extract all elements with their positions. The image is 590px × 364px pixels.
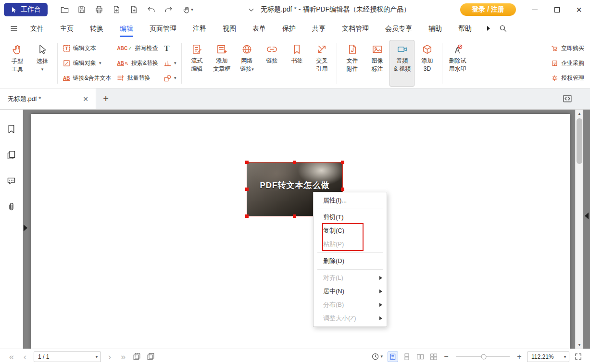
new-tab-button[interactable]: + xyxy=(96,88,115,109)
ribbon-item-batch-replace[interactable]: 批量替换 xyxy=(117,72,158,85)
menu-item-page-management[interactable]: 页面管理 xyxy=(141,19,185,38)
last-page-button[interactable]: » xyxy=(118,352,128,361)
shapes-tool-button[interactable]: ▾ xyxy=(164,72,176,85)
autoscroll-clock-icon[interactable]: ▾ xyxy=(370,351,384,362)
ribbon-button-add-3d[interactable]: 添加3D xyxy=(414,40,439,87)
ribbon-item-search-replace[interactable]: AB 搜索&替换 xyxy=(117,57,158,70)
ribbon-item-edit-object[interactable]: 编辑对象 ▾ xyxy=(63,57,111,70)
zoom-slider[interactable] xyxy=(456,356,510,357)
zoom-combo-caret-icon[interactable]: ▾ xyxy=(561,354,569,359)
menu-item-accessibility[interactable]: 辅助 xyxy=(420,19,450,38)
page-panel-toggle-icon[interactable] xyxy=(562,93,573,104)
menu-overflow-arrow-icon[interactable] xyxy=(487,26,490,31)
ribbon-button-link[interactable]: 链接 xyxy=(259,40,284,87)
hamburger-menu-icon[interactable] xyxy=(6,19,22,38)
redo-icon[interactable] xyxy=(161,3,176,16)
pdf-page[interactable]: PDF转文本怎么做 属性(I)... 剪切(T) 复制(C) 粘贴(P) xyxy=(31,114,570,349)
close-button[interactable]: × xyxy=(568,0,590,19)
selection-handle[interactable] xyxy=(341,161,344,164)
single-page-view-icon[interactable] xyxy=(388,351,398,362)
minimize-button[interactable] xyxy=(524,0,546,19)
next-page-button[interactable]: › xyxy=(105,352,114,361)
first-page-button[interactable]: « xyxy=(7,352,16,361)
pages-panel-icon[interactable] xyxy=(6,150,16,160)
maximize-button[interactable] xyxy=(546,0,568,19)
ribbon-button-image-annotation[interactable]: 图像标注 xyxy=(364,40,389,87)
ribbon-item-spell-check[interactable]: ABC✓ 拼写检查 xyxy=(117,42,158,55)
menu-item-protect[interactable]: 保护 xyxy=(274,19,304,38)
continuous-view-icon[interactable] xyxy=(402,352,412,362)
menu-item-document-management[interactable]: 文档管理 xyxy=(334,19,377,38)
ribbon-button-remove-trial-watermark[interactable]: 删除试用水印 xyxy=(445,40,470,87)
export-doc-icon[interactable] xyxy=(109,3,124,16)
selection-handle[interactable] xyxy=(293,214,296,218)
bookmarks-panel-icon[interactable] xyxy=(6,124,16,134)
selection-handle[interactable] xyxy=(245,161,249,164)
menu-item-comment[interactable]: 注释 xyxy=(185,19,214,38)
selection-handle[interactable] xyxy=(341,188,344,191)
zoom-slider-knob[interactable] xyxy=(481,354,487,359)
menu-item-share[interactable]: 共享 xyxy=(304,19,334,38)
workbench-button[interactable]: 工作台 xyxy=(4,3,48,16)
tab-close-icon[interactable]: ✕ xyxy=(80,94,91,104)
menu-item-view[interactable]: 视图 xyxy=(214,19,244,38)
context-menu-item-delete[interactable]: 删除(D) xyxy=(314,254,387,268)
clipboard-icon[interactable] xyxy=(146,351,156,362)
menu-item-convert[interactable]: 转换 xyxy=(82,19,112,38)
menu-item-member-exclusive[interactable]: 会员专享 xyxy=(377,19,420,38)
facing-view-icon[interactable] xyxy=(415,352,425,362)
selection-handle[interactable] xyxy=(245,188,249,191)
ribbon-button-cross-reference[interactable]: 交叉引用 xyxy=(309,40,334,87)
fullscreen-icon[interactable] xyxy=(573,351,583,362)
ribbon-button-file-attachment[interactable]: 文件附件 xyxy=(339,40,364,87)
scroll-down-icon[interactable]: ▼ xyxy=(576,341,583,349)
context-menu-item-copy[interactable]: 复制(C) xyxy=(314,224,387,238)
menu-item-file[interactable]: 文件 xyxy=(22,19,52,38)
page-number-combo[interactable]: ▾ xyxy=(34,351,101,362)
zoom-in-button[interactable]: + xyxy=(515,353,523,361)
context-menu-item-properties[interactable]: 属性(I)... xyxy=(314,194,387,207)
context-menu-item-center[interactable]: 居中(N) xyxy=(314,285,387,298)
text-tool-button[interactable]: T xyxy=(164,42,176,55)
selection-handle[interactable] xyxy=(293,161,296,164)
zoom-level-combo[interactable]: 112.21% ▾ xyxy=(527,351,569,362)
page-combo-caret-icon[interactable]: ▾ xyxy=(93,354,100,359)
license-management-button[interactable]: 授权管理 xyxy=(551,72,584,85)
ribbon-item-link-merge-text[interactable]: AB 链接&合并文本 xyxy=(63,72,111,85)
expand-panel-arrow-icon[interactable] xyxy=(24,225,27,231)
undo-icon[interactable] xyxy=(144,3,158,16)
open-file-icon[interactable] xyxy=(57,3,72,16)
menu-item-help[interactable]: 帮助 xyxy=(450,19,480,38)
scroll-up-icon[interactable]: ▲ xyxy=(576,110,583,117)
comments-panel-icon[interactable] xyxy=(6,176,16,186)
context-menu-item-cut[interactable]: 剪切(T) xyxy=(314,211,387,224)
print-icon[interactable] xyxy=(92,3,106,16)
ribbon-button-flow-edit[interactable]: 流式编辑 xyxy=(184,40,209,87)
chart-tool-button[interactable]: ▾ xyxy=(164,57,176,70)
menu-item-edit[interactable]: 编辑 xyxy=(112,19,141,38)
book-view-icon[interactable] xyxy=(429,352,439,362)
ribbon-button-bookmark[interactable]: 书签 xyxy=(284,40,309,87)
hand-tool-dropdown-icon[interactable]: ▾ xyxy=(178,3,198,16)
save-icon[interactable] xyxy=(75,3,89,16)
ribbon-button-add-article-box[interactable]: 添加文章框 xyxy=(209,40,234,87)
enterprise-purchase-button[interactable]: 企业采购 xyxy=(551,57,584,70)
zoom-out-button[interactable]: − xyxy=(442,353,450,361)
document-canvas[interactable]: PDF转文本怎么做 属性(I)... 剪切(T) 复制(C) 粘贴(P) xyxy=(23,110,575,349)
select-tool-button[interactable]: 选择 ▾ xyxy=(30,40,55,87)
scrollbar-track[interactable] xyxy=(576,117,583,341)
menu-item-form[interactable]: 表单 xyxy=(244,19,274,38)
new-doc-icon[interactable] xyxy=(126,3,141,16)
search-icon[interactable] xyxy=(495,20,511,37)
selection-handle[interactable] xyxy=(245,214,249,218)
attachments-panel-icon[interactable] xyxy=(6,202,16,212)
ribbon-button-audio-video[interactable]: 音频& 视频 xyxy=(389,40,414,87)
hand-tool-button[interactable]: 手型工具 xyxy=(5,40,30,87)
prev-page-button[interactable]: ‹ xyxy=(20,352,30,361)
buy-now-button[interactable]: 立即购买 xyxy=(551,42,584,55)
snapshot-icon[interactable] xyxy=(132,351,142,362)
collapse-panel-arrow-icon[interactable] xyxy=(585,213,589,219)
login-register-button[interactable]: 登录 / 注册 xyxy=(460,3,516,16)
ribbon-button-web-link[interactable]: 网络链接▾ xyxy=(234,40,259,87)
vertical-scrollbar[interactable]: ▲ ▼ xyxy=(575,110,583,349)
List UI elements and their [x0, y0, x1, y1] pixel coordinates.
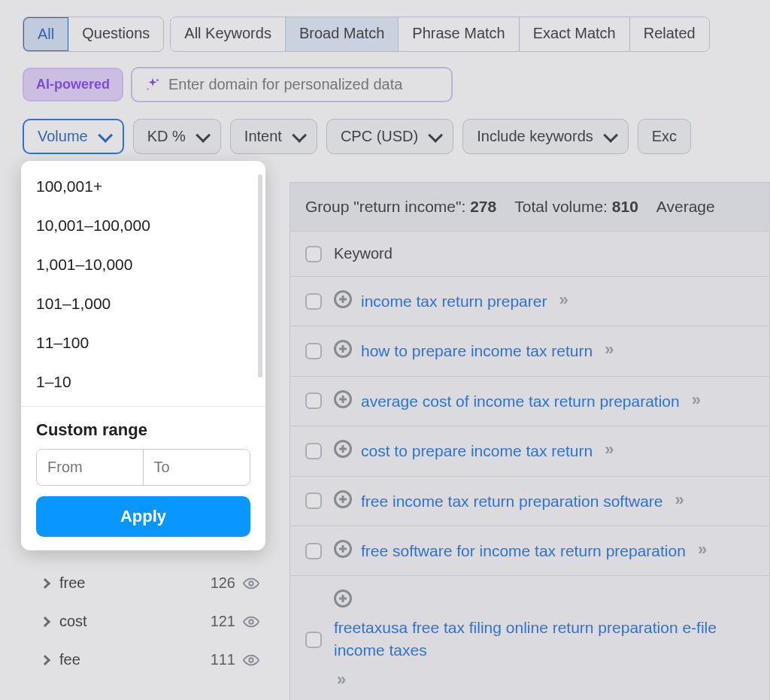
- filter-label: KD %: [147, 128, 186, 145]
- keyword-link[interactable]: free income tax return preparation softw…: [361, 490, 663, 512]
- chevron-right-icon: [40, 616, 50, 626]
- ai-row: AI-powered: [0, 52, 770, 102]
- expand-icon[interactable]: [334, 440, 352, 458]
- volume-option[interactable]: 1,001–10,000: [21, 245, 265, 284]
- svg-point-4: [249, 658, 253, 662]
- row-checkbox[interactable]: [305, 632, 322, 648]
- filter-exclude-keywords[interactable]: Exc: [638, 119, 691, 154]
- eye-icon[interactable]: [243, 575, 259, 592]
- volume-option[interactable]: 101–1,000: [21, 284, 265, 323]
- ai-powered-badge: AI-powered: [23, 68, 123, 102]
- volume-dropdown: 100,001+10,001–100,0001,001–10,000101–1,…: [21, 161, 265, 550]
- group-count: 111: [211, 651, 235, 668]
- divider: [21, 406, 265, 407]
- ai-domain-input[interactable]: [168, 76, 439, 93]
- summary-avg-label: Average: [656, 198, 715, 216]
- volume-option[interactable]: 100,001+: [21, 161, 265, 206]
- row-checkbox[interactable]: [305, 293, 322, 310]
- apply-button[interactable]: Apply: [36, 496, 250, 537]
- keyword-summary: Group "return income": 278 Total volume:…: [290, 182, 770, 232]
- keyword-link[interactable]: average cost of income tax return prepar…: [361, 390, 680, 412]
- select-all-checkbox[interactable]: [305, 246, 322, 262]
- svg-point-3: [249, 620, 253, 624]
- sparkle-icon: [144, 77, 161, 93]
- double-chevron-icon[interactable]: »: [675, 490, 681, 510]
- filter-kd[interactable]: KD %: [133, 119, 221, 154]
- keyword-link[interactable]: how to prepare income tax return: [361, 340, 593, 362]
- summary-group-count: 278: [470, 198, 496, 215]
- expand-icon[interactable]: [334, 540, 352, 558]
- tab-related[interactable]: Related: [630, 17, 709, 51]
- expand-icon[interactable]: [334, 589, 352, 608]
- tab-all[interactable]: All: [23, 17, 69, 52]
- expand-icon[interactable]: [334, 290, 352, 308]
- svg-point-1: [147, 88, 149, 89]
- volume-option[interactable]: 11–100: [21, 323, 265, 362]
- eye-icon[interactable]: [243, 614, 259, 630]
- table-row: cost to prepare income tax return»: [290, 426, 770, 476]
- chevron-down-icon: [292, 127, 307, 142]
- group-count: 121: [211, 613, 235, 630]
- double-chevron-icon[interactable]: »: [605, 440, 611, 459]
- keyword-group-list: free 126 cost 121 fee 111: [41, 564, 259, 679]
- double-chevron-icon[interactable]: »: [337, 670, 343, 689]
- filter-cpc[interactable]: CPC (USD): [326, 119, 453, 154]
- filter-label: CPC (USD): [341, 128, 418, 145]
- filter-intent[interactable]: Intent: [230, 119, 317, 154]
- keyword-group-item[interactable]: free 126: [41, 564, 259, 602]
- double-chevron-icon[interactable]: »: [692, 390, 698, 410]
- double-chevron-icon[interactable]: »: [605, 340, 611, 359]
- filter-label: Exc: [652, 128, 677, 145]
- svg-point-2: [249, 581, 253, 586]
- expand-icon[interactable]: [334, 390, 352, 408]
- table-row: freetaxusa free tax filing online return…: [290, 576, 770, 700]
- chevron-down-icon: [428, 127, 443, 142]
- double-chevron-icon[interactable]: »: [559, 290, 565, 310]
- column-keyword[interactable]: Keyword: [334, 245, 393, 262]
- filter-label: Volume: [38, 128, 88, 145]
- keyword-group-item[interactable]: fee 111: [41, 641, 259, 679]
- group-label: fee: [59, 651, 80, 668]
- keyword-link[interactable]: freetaxusa free tax filing online return…: [334, 617, 754, 661]
- filter-volume[interactable]: Volume: [23, 119, 124, 154]
- chevron-down-icon: [196, 127, 211, 142]
- filter-label: Include keywords: [477, 128, 593, 145]
- row-checkbox[interactable]: [305, 392, 322, 409]
- table-row: average cost of income tax return prepar…: [290, 377, 770, 426]
- tab-questions[interactable]: Questions: [68, 17, 163, 51]
- tab-group-match: All Keywords Broad Match Phrase Match Ex…: [170, 17, 709, 52]
- eye-icon[interactable]: [243, 652, 259, 668]
- ai-domain-input-wrap[interactable]: [131, 67, 453, 102]
- tab-broad-match[interactable]: Broad Match: [286, 17, 399, 51]
- range-to-input[interactable]: [144, 450, 250, 485]
- expand-icon[interactable]: [334, 490, 352, 508]
- row-checkbox[interactable]: [305, 343, 322, 359]
- tab-exact-match[interactable]: Exact Match: [520, 17, 630, 51]
- tab-phrase-match[interactable]: Phrase Match: [399, 17, 519, 51]
- chevron-down-icon: [98, 127, 113, 142]
- tab-all-keywords[interactable]: All Keywords: [171, 17, 286, 51]
- volume-option[interactable]: 1–10: [21, 362, 265, 402]
- row-checkbox[interactable]: [305, 492, 322, 509]
- table-header: Keyword: [290, 232, 770, 277]
- scrollbar[interactable]: [258, 174, 262, 377]
- keyword-table: Group "return income": 278 Total volume:…: [290, 182, 770, 700]
- expand-icon[interactable]: [334, 340, 352, 358]
- keyword-link[interactable]: cost to prepare income tax return: [361, 440, 593, 462]
- tab-group-type: All Questions: [23, 17, 164, 52]
- table-row: income tax return preparer»: [290, 277, 770, 326]
- row-checkbox[interactable]: [305, 543, 322, 559]
- keyword-group-item[interactable]: cost 121: [41, 602, 259, 641]
- filter-label: Intent: [244, 128, 282, 145]
- row-checkbox[interactable]: [305, 443, 322, 459]
- volume-option[interactable]: 10,001–100,000: [21, 206, 265, 245]
- keyword-link[interactable]: free software for income tax return prep…: [361, 540, 686, 562]
- summary-total-value: 810: [612, 198, 638, 215]
- group-count: 126: [211, 574, 235, 592]
- keyword-link[interactable]: income tax return preparer: [361, 290, 547, 312]
- filter-include-keywords[interactable]: Include keywords: [462, 119, 629, 154]
- double-chevron-icon[interactable]: »: [698, 540, 704, 559]
- table-row: how to prepare income tax return»: [290, 326, 770, 376]
- match-tabs-row: All Questions All Keywords Broad Match P…: [0, 0, 770, 52]
- range-from-input[interactable]: [37, 450, 144, 485]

----------------

- Instructions to follow -
In the entries above, find each line that has the word "file". Copy it.

- Answer to the problem -
ribbon-button-file-attachment[interactable]: 文件附件 xyxy=(339,40,364,87)
menu-item-file[interactable]: 文件 xyxy=(22,19,52,38)
open-file-icon[interactable] xyxy=(57,3,72,16)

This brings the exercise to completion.